One of the results of these years of work is the ‘NightWatch’. This is a sensor armband that patients wear round their upper arm to measure their heartbeat and movements. Livassured sells this product. Livassured is a spin-off from a consortium of epilepsy centers in the Netherlands of which Kempenhaeghe is also a part. Hans van Dijk: “We measure the heartbeat because studies show that the heart rate rises at the beginning of a seizure. So we measure movement to detect the clonic seizure. But we would like to go a step further and develop a sensor armband that also measures muscle tension in addition to heartbeat and movement. We hope that by recording these three factors, we will be able to detect a seizure with greater accuracy.”
Can accuracy be improved?
This is where imec/Holst Centre comes into the picture. They have produced a prototype of a sensor bracelet for Kempenhaeghe, which – just like the NightWatch – is worn on the upper arm. It combines ECG sensors (heartbeat), EMG sensors (muscle tension) and an accelerometer (movement). The armband has two electrodes with small wires that are attached in the region of the heart.

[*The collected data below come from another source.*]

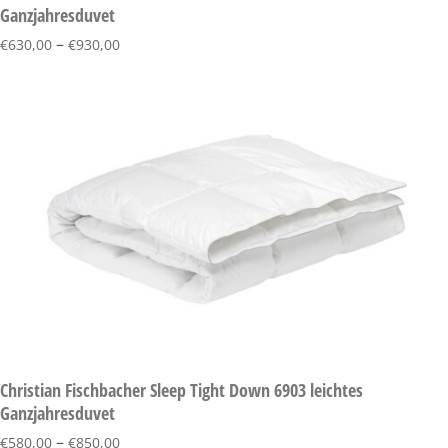
Ganzjahresduvet
–
€
630,00
€
930,00
Christian Fischbacher Sleep Tight Down 6903 leichtes
Ganzjahresduvet
–
€
580,00
€
850,00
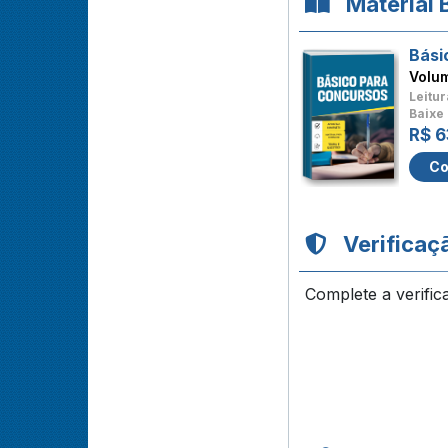
Material 
Bási
Volu
Leitur
Baixe 
R$ 6
Co
Verificaç
Complete a verific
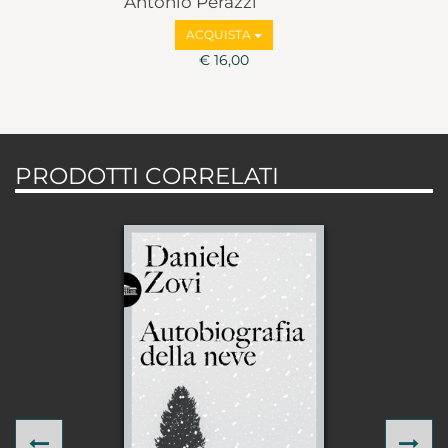
Antonio Perazzi
ACQUISTA
€ 16,00
PRODOTTI CORRELATI
Previous
Ne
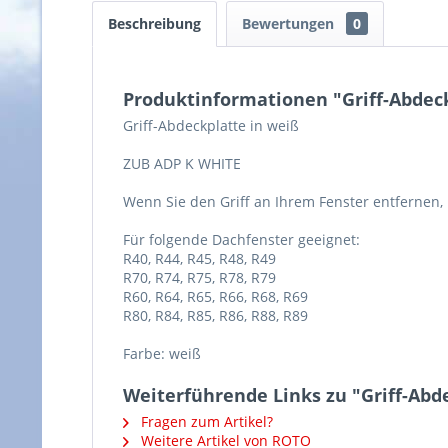
Beschreibung
Bewertungen
0
Produktinformationen "Griff-Abdeck
Griff-Abdeckplatte in weiß
ZUB ADP K WHITE
Wenn Sie den Griff an Ihrem Fenster entfernen
Für folgende Dachfenster geeignet:
R40, R44, R45, R48, R49
R70, R74, R75, R78, R79
R60, R64, R65, R66, R68, R69
R80, R84, R85, R86, R88, R89
Farbe: weiß
Weiterführende Links zu "Griff-Abd
Fragen zum Artikel?
Weitere Artikel von ROTO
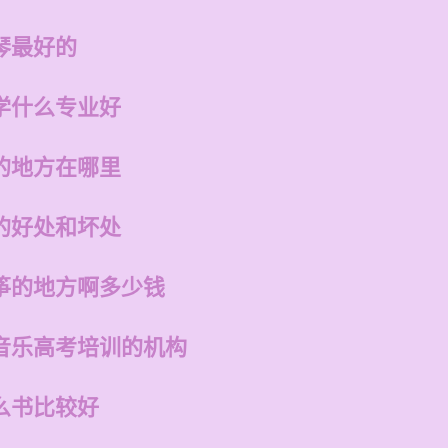
琴最好的
学什么专业好
的地方在哪里
的好处和坏处
筝的地方啊多少钱
音乐高考培训的机构
么书比较好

There are also two other electrodes with wires that attach to the shoulder muscles and a grounding electrode. Joyce van Sluis, a post-master’s student and qualified medical engineer, is doing her project at Kempenhaeghe and is responsible for setting up a trial with this sensor bracelet: “We have been given a 3-year grant to research whether we can detect seizures better based on heartbeat, muscle tension and movement. It is my job to record as many seizures as possible with the bracelet, with video and audio equipment acting as the gold standard. Based on these measurements and readings I will then develop an algorithm that enables a seizure to be recognized. Hopefully this will produce even better results than the NightWatch.”

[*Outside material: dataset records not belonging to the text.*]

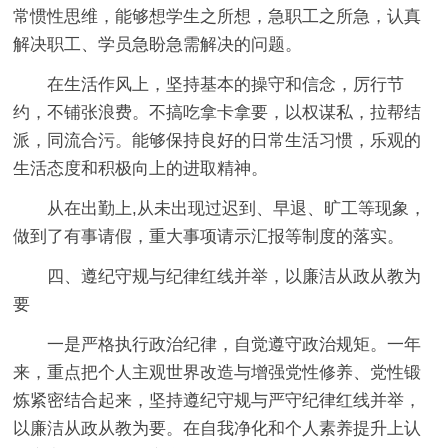
常惯性思维，能够想学生之所想，急职工之所急，认真
解决职工、学员急盼急需解决的问题。
在生活作风上，坚持基本的操守和信念，厉行节
约，不铺张浪费。不搞吃拿卡拿要，以权谋私，拉帮结
派，同流合污。能够保持良好的日常生活习惯，乐观的
生活态度和积极向上的进取精神。
从在出勤上,从未出现过迟到、早退、旷工等现象，
做到了有事请假，重大事项请示汇报等制度的落实。
四、遵纪守规与纪律红线并举，以廉洁从政从教为
要
一是严格执行政治纪律，自觉遵守政治规矩。
一年
来，重点把个人主观世界改造与增强党性修养、党性锻
炼紧密结合起来，坚持遵纪守规与严守纪律红线并举，
以廉洁从政从教为要。在自我净化和个人素养提升上认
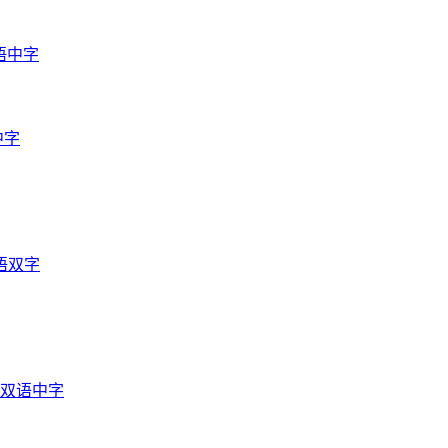
语中字
中字
语双字
光双语中字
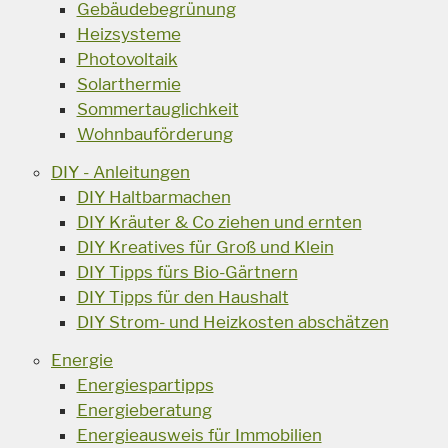
Gebäudebegrünung
Heizsysteme
Photovoltaik
Solarthermie
Sommertauglichkeit
Wohnbauförderung
DIY - Anleitungen
DIY Haltbarmachen
DIY Kräuter & Co ziehen und ernten
DIY Kreatives für Groß und Klein
DIY Tipps fürs Bio-Gärtnern
DIY Tipps für den Haushalt
DIY Strom- und Heizkosten abschätzen
Energie
Energiespartipps
Energieberatung
Energieausweis für Immobilien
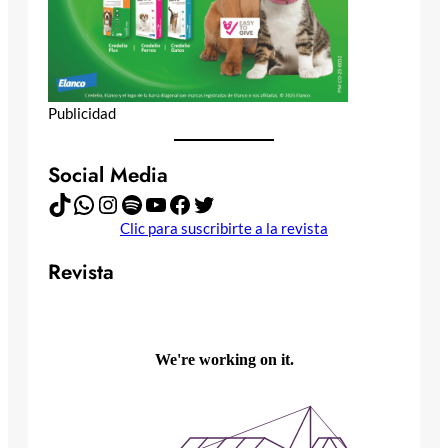
Publicidad
Social Media
TikTok
WhatsApp
Instagram
Spotify
YouTube
Facebook
Twitter
Clic para suscribirte a la revista
Revista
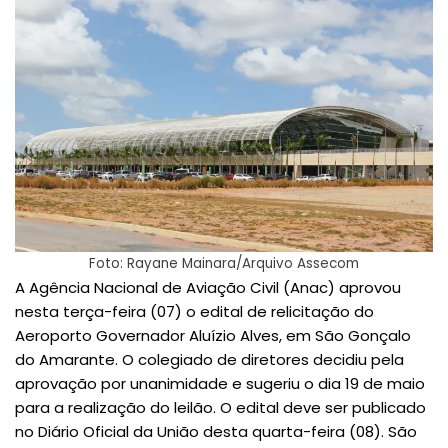
Foto: Rayane Mainara/Arquivo Assecom
A Agência Nacional de Aviação Civil (Anac) aprovou
nesta terça-feira (07) o edital de relicitação do
Aeroporto Governador Aluízio Alves, em São Gonçalo
do Amarante. O colegiado de diretores decidiu pela
aprovação por unanimidade e sugeriu o dia 19 de maio
para a realização do leilão. O edital deve ser publicado
no Diário Oficial da União desta quarta-feira (08). São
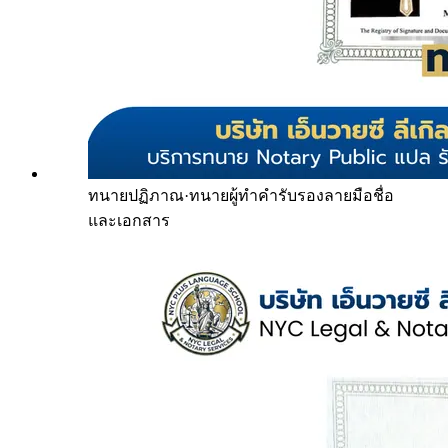
ทนายปฏิภาณ
·
ทนายผู้ทำคำรับรองลายมือชื่อ
และเอกสาร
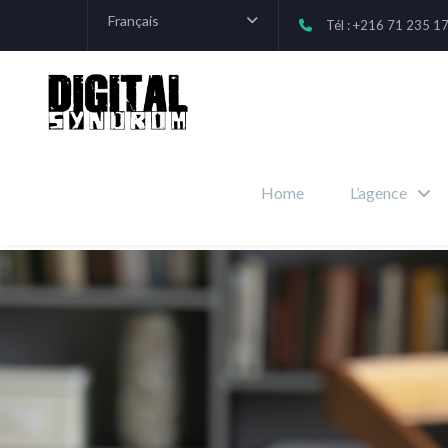
Français
Tél : +216 71 235 1
Home
L’agence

The sensor armband developed by imec/Holst Centre for Kempenhaeghe and which is currently being used in a trial for detecting seizures in epilepsy patients.

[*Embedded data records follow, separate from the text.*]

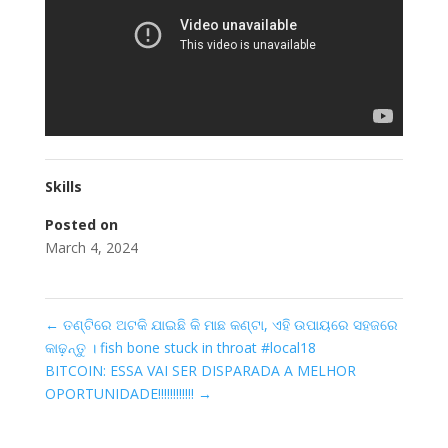
Skills
Posted on
March 4, 2024
←
ତଣ୍ଟିରେ ଅଟକି ଯାଇଛି କି ମାଛ କଣ୍ଟା, ଏହି ଉପାୟରେ ସହଜରେ
କାଢ଼ନ୍ତୁ । fish bone stuck in throat #local18
BITCOIN: ESSA VAI SER DISPARADA A MELHOR
OPORTUNIDADE!!!!!!!!!!!!
→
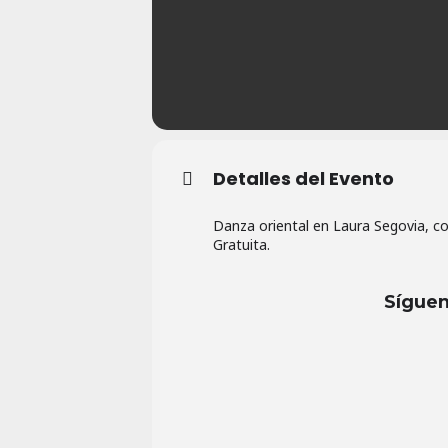
Detalles del Evento
Danza oriental en Laura Segovia, co
Gratuita.
Síguen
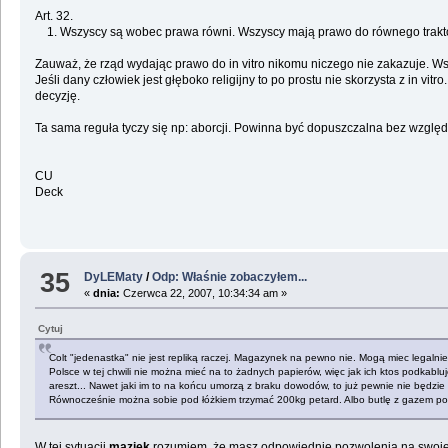
Art. 32.
1. Wszyscy są wobec prawa równi. Wszyscy mają prawo do równego trakto
Zauważ, że rząd wydając prawo do in vitro nikomu niczego nie zakazuje. W
Jeśli dany człowiek jest głęboko religijny to po prostu nie skorzysta z in v
decyzję.
Ta sama reguła tyczy się np: aborcji. Powinna być dopuszczalna bez względ
CU
Deck
35
DyLEMaty
/
Odp: Właśnie zobaczyłem...
«
dnia:
Czerwca 22, 2007, 10:34:34 am »
Cytuj
Colt "jedenastka" nie jest repliką raczej. Magazynek na pewno nie. Mogą miec legalni
Polsce w tej chwili nie można mieć na to żadnych papierów, więc jak ich ktos podkabluj
areszt... Nawet jaki im to na końcu umorzą z braku dowodów, to już pewnie nie będzie
Równocześnie można sobie pod łóżkiem trzymać 200kg petard. Albo butlę z gazem p
W tej sytuacji
maziek
rozumiem, że masz odpowiednie pozwolenia na swoj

Hans van Dijk: “If this additional parameter – muscle tension – turns out to be important, we will be able to market the new bracelet so that our residents and epilepsy patients can use the bracelet when they are at home. In the meantime, there are still a number of points to be ironed out: for example, the bracelet is not yet ideal to wear, mainly because of the electrodes and wires. This can be resolved by using a heart sensor that operates based on light (PPG); muscle tension can then be measured with dry electrodes in the bracelet. This is certainly technically feasible. By combining the expertise of imec/Holst Centre and Livassured, we will be able to bring this sort of product to market relatively quickly.”